Je suis retourné voir le secrétaire de mairie. Tout était rond en lui, sur lui, ses lunettes, ses yeux, ses joues, sa tête, son ventre. Il tergiversait indéfiniment avant de répondre à une question, passant par une foule de détails historiques inutiles.

Il hésita, et finalement asséna, presque mécanique :

- Nous n’avons pas trace d’un certificat de décès ni d’un avis de disparition, ce qui aurait pu être le cas.
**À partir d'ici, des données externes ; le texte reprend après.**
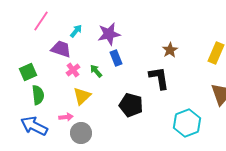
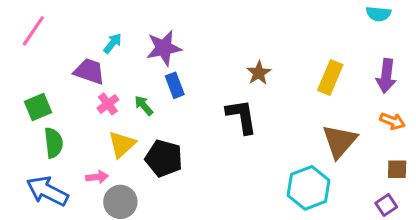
pink line: (41, 21) -> (33, 31), moved
black pentagon: (131, 105) -> (164, 158), moved
cyan hexagon: (187, 123) -> (308, 188), moved

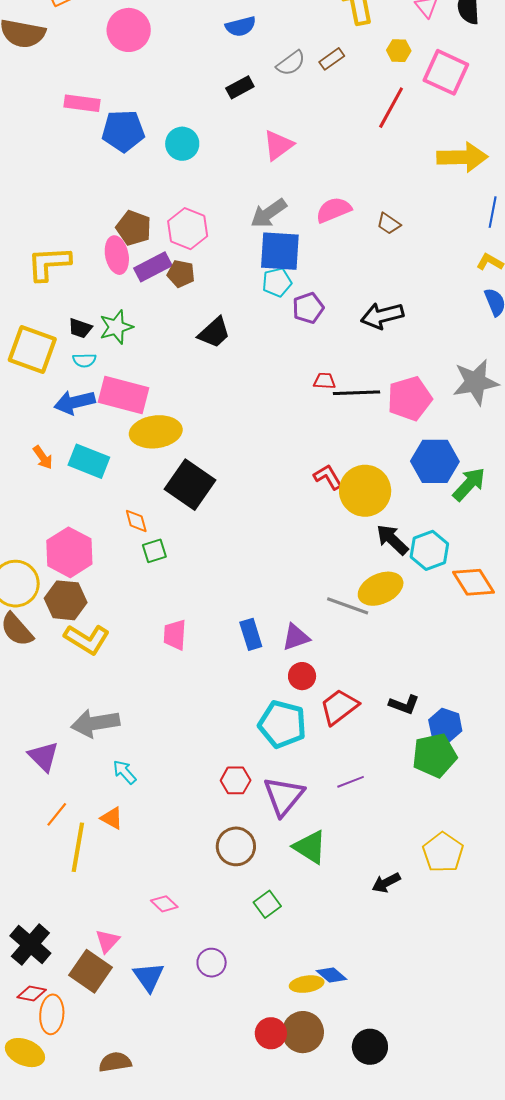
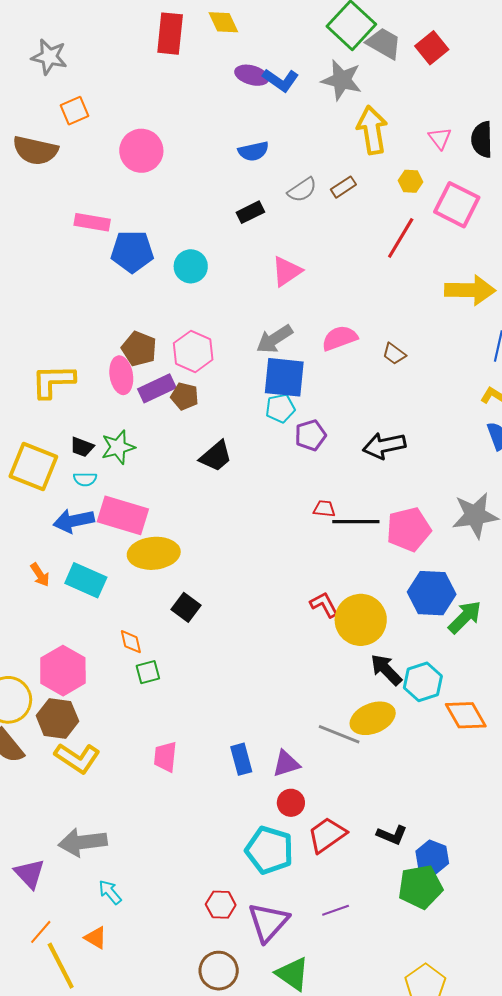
black square: (190, 485) -> (186, 607), size x0.6
yellow line: (78, 847) -> (61, 966), turned -39

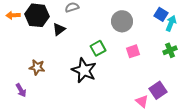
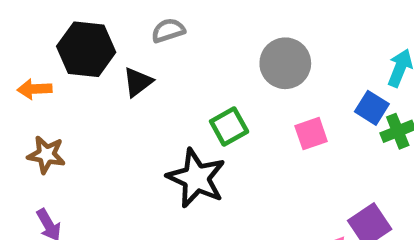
blue square: (161, 14) -> (372, 108), moved
orange arrow: (13, 15) -> (35, 89), moved
brown star: (37, 67) -> (46, 155), moved

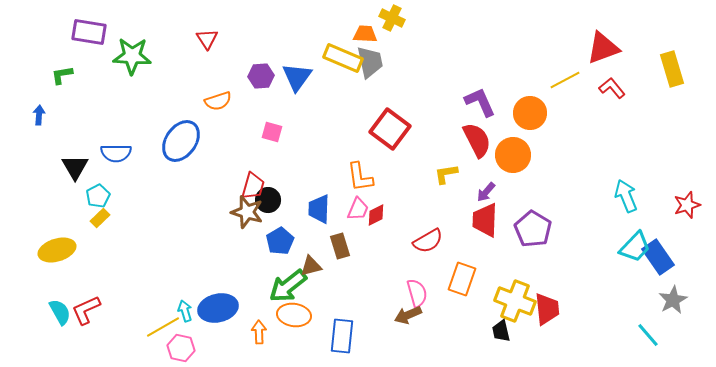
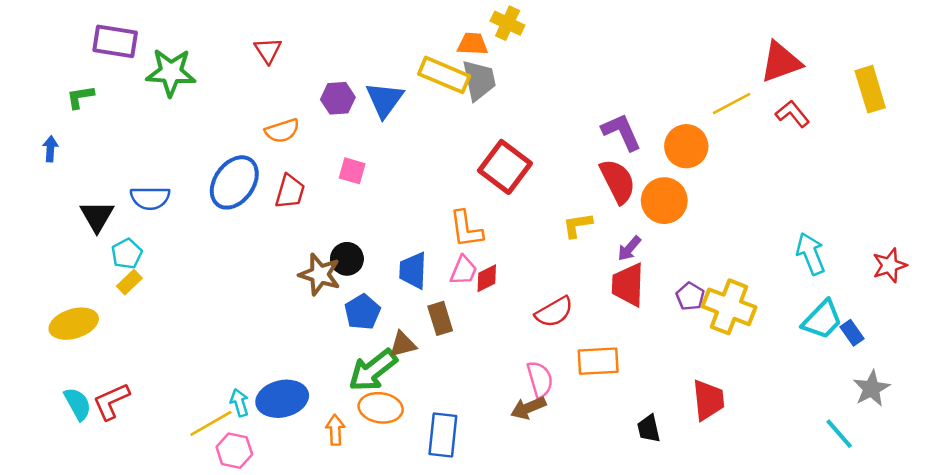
red trapezoid: (253, 186) -> (290, 192), moved
purple pentagon: (533, 229) -> (690, 296), size x0.6
blue rectangle: (658, 257) -> (852, 333), size x0.6
orange rectangle: (462, 279) -> (598, 361), turned 68
yellow cross: (515, 301) -> (729, 307), moved

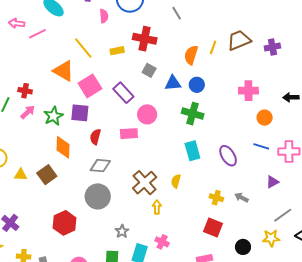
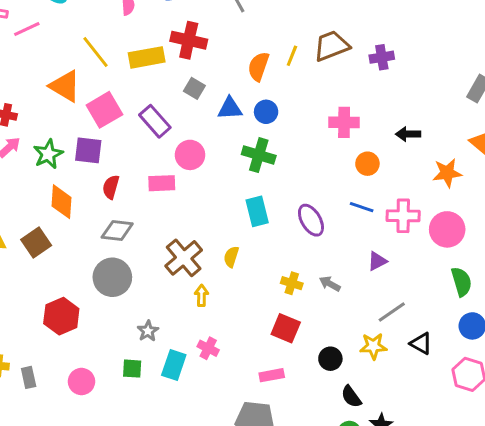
yellow rectangle: (117, 51) -> (147, 57), size x1.6

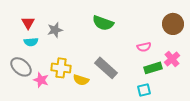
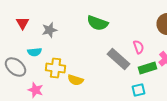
cyan semicircle: (31, 42) -> (34, 52), moved
pink semicircle: (144, 47) -> (138, 47), turned -96
gray rectangle: (106, 68) -> (118, 59), moved
pink star: (41, 80) -> (36, 90), moved

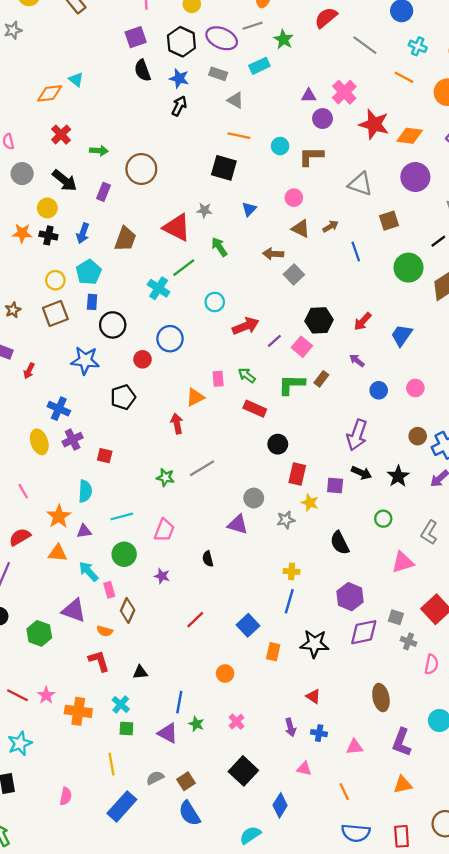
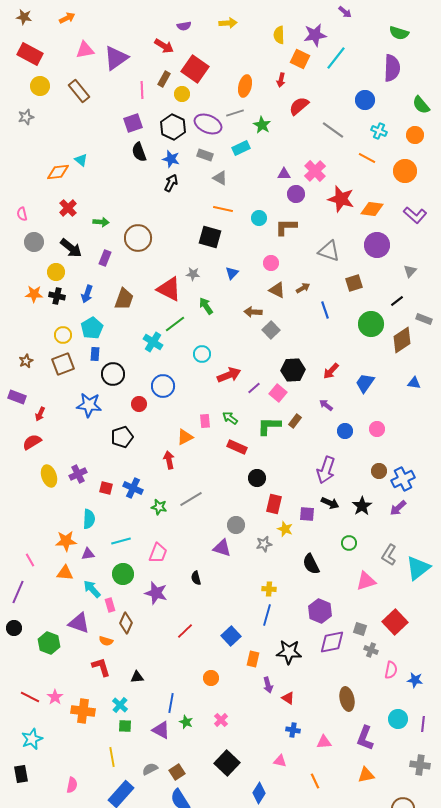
blue cross: (59, 409) -> (133, 488), moved
pink line: (23, 491) -> (30, 560), moved
orange star: (59, 516) -> (66, 541), turned 30
red semicircle: (20, 537) -> (32, 442), moved
purple star: (162, 576) -> (156, 593), size x1.6
purple arrow: (290, 727) -> (268, 685), moved

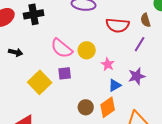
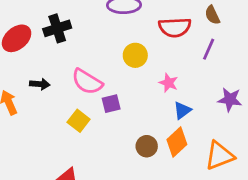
pink semicircle: (62, 48) -> (87, 82), moved
yellow circle: (87, 50) -> (135, 55), moved
purple star: (137, 76) -> (230, 99), moved, turned 30
yellow square: (40, 82) -> (79, 121), size x0.7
Il paraissait gêné, mais n’eut rien d’autre à ajouter. Il était désolé de ne pas pouvoir répondre à ma question.

- Il se pourrait qu’elle ne soit pas morte. Me dit-il en plantant son regard dans le mien. Savait-il quelque chose ? Je l’ignore.

Cette remarque me glaça… J’ai dû pâlir.

Je suis revenu chez moi déboussolé, mais furieux. On me cachait quelque chose. Ma grand-mère s’activait dans sa cuisine. Je n’ai pas pris de gants, mon ton fut ferme, dissimulant mal ma colère et mon désarroi.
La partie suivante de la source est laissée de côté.